Latent Domain Factorization for Multisource Domain Adaptation

Recent works have shown that domain adaptation can be improved in multi-source domain settings if we align each pair of source domains apart from typical source to target domain adaptation. We posit that any source domain is inherently composed of multiple source domains, either by means of appearance, pose or style and propose a solution that discovers latent domains from the source domain automatically. Our end-to-end novel 'soft-MMD' loss function ensures that those latent domains whose domain shifts when aligned improve target domain adaptation.

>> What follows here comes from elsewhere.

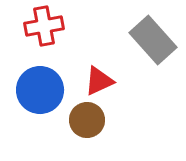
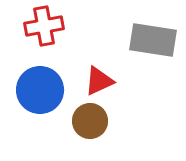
gray rectangle: rotated 39 degrees counterclockwise
brown circle: moved 3 px right, 1 px down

Our method outperforms domain adaptation methods that presume a single underlying domain.

Requirements


  • Python 3.6+
  • PyTorch 1.0
  • Linux (tested on Ubuntu 18.04)
  • Torch vision from the source.
  • torchnet as follows
pip install git+https://github.com/pytorch/tnt.git@master

To clone the repository

$ git clone git@github.com:NiteshBharadwaj/code_MSDA_digit.git
  • GPU: 8Gi, CPU: 8Gi, Batch Size: 128,
    • Training Time USPS: < 5min Acc 96% (Same as paper in 3 epochs)
    • Training Time MNIST-M: < 2hrs Acc 73% (Same as in paper in 80 epochs)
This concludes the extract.